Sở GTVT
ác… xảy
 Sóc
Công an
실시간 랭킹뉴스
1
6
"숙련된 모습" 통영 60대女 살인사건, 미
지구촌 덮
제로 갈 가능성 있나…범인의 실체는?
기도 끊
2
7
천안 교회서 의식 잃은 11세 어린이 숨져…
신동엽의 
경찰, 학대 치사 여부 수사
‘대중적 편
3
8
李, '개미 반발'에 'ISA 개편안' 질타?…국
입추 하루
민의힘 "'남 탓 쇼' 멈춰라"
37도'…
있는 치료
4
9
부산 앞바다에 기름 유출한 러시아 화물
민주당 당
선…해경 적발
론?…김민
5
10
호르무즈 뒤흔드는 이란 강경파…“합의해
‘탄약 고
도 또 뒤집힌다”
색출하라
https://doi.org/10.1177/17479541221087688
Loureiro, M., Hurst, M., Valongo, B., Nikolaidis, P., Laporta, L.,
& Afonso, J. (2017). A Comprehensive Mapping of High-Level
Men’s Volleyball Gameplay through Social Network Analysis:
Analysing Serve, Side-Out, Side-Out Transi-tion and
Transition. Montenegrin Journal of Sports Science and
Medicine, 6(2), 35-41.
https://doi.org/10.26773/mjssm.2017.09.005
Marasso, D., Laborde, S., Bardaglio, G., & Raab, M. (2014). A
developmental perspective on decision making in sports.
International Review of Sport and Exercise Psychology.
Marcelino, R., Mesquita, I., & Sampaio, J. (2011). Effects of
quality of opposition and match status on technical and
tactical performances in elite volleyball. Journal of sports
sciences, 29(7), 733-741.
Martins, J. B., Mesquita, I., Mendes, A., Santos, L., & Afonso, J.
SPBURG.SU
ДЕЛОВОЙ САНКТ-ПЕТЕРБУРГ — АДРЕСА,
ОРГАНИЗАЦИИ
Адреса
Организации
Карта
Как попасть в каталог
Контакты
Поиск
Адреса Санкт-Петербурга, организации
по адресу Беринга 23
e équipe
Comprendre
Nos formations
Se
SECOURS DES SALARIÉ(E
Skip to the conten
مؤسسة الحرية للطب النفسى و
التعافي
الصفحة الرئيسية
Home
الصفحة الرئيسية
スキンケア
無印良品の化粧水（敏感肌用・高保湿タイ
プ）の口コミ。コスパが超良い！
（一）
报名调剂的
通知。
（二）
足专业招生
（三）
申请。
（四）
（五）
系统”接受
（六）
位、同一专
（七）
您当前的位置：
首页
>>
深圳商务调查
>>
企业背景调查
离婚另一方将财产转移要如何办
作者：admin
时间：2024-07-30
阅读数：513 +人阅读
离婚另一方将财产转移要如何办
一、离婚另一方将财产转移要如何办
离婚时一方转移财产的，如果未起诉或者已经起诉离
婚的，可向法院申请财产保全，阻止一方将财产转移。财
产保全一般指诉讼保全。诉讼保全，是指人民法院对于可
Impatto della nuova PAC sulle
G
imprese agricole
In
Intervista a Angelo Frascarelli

Task statement:
Go through the data and return every record exactly.

Completed task:
Sở GTVT
ác… xảy
 Sóc
Công an
실시간 랭킹뉴스
1
6
"숙련된 모습" 통영 60대女 살인사건, 미
지구촌 덮
제로 갈 가능성 있나…범인의 실체는?
기도 끊
2
7
천안 교회서 의식 잃은 11세 어린이 숨져…
신동엽의 
경찰, 학대 치사 여부 수사
‘대중적 편
3
8
李, '개미 반발'에 'ISA 개편안' 질타?…국
입추 하루
민의힘 "'남 탓 쇼' 멈춰라"
37도'…
있는 치료
4
9
부산 앞바다에 기름 유출한 러시아 화물
민주당 당
선…해경 적발
론?…김민
5
10
호르무즈 뒤흔드는 이란 강경파…“합의해
‘탄약 고
도 또 뒤집힌다”
색출하라
https://doi.org/10.1177/17479541221087688
Loureiro, M., Hurst, M., Valongo, B., Nikolaidis, P., Laporta, L.,
& Afonso, J. (2017). A Comprehensive Mapping of High-Level
Men’s Volleyball Gameplay through Social Network Analysis:
Analysing Serve, Side-Out, Side-Out Transi-tion and
Transition. Montenegrin Journal of Sports Science and
Medicine, 6(2), 35-41.
https://doi.org/10.26773/mjssm.2017.09.005
Marasso, D., Laborde, S., Bardaglio, G., & Raab, M. (2014). A
developmental perspective on decision making in sports.
International Review of Sport and Exercise Psychology.
Marcelino, R., Mesquita, I., & Sampaio, J. (2011). Effects of
quality of opposition and match status on technical and
tactical performances in elite volleyball. Journal of sports
sciences, 29(7), 733-741.
Martins, J. B., Mesquita, I., Mendes, A., Santos, L., & Afonso, J.
SPBURG.SU
ДЕЛОВОЙ САНКТ-ПЕТЕРБУРГ — АДРЕСА,
ОРГАНИЗАЦИИ
Адреса
Организации
Карта
Как попасть в каталог
Контакты
Поиск
Адреса Санкт-Петербурга, организации
по адресу Беринга 23
e équipe
Comprendre
Nos formations
Se
SECOURS DES SALARIÉ(E
Skip to the conten
مؤسسة الحرية للطب النفسى و
التعافي
الصفحة الرئيسية
Home
الصفحة الرئيسية
スキンケア
無印良品の化粧水（敏感肌用・高保湿タイ
プ）の口コミ。コスパが超良い！
（一）
报名调剂的
通知。
（二）
足专业招生
（三）
申请。
（四）
（五）
系统”接受
（六）
位、同一专
（七）
您当前的位置：
首页
>>
深圳商务调查
>>
企业背景调查
离婚另一方将财产转移要如何办
作者：admin
时间：2024-07-30
阅读数：513 +人阅读
离婚另一方将财产转移要如何办
一、离婚另一方将财产转移要如何办
离婚时一方转移财产的，如果未起诉或者已经起诉离
婚的，可向法院申请财产保全，阻止一方将财产转移。财
产保全一般指诉讼保全。诉讼保全，是指人民法院对于可
Impatto della nuova PAC sulle
G
imprese agricole
In
Intervista a Angelo Frascarelli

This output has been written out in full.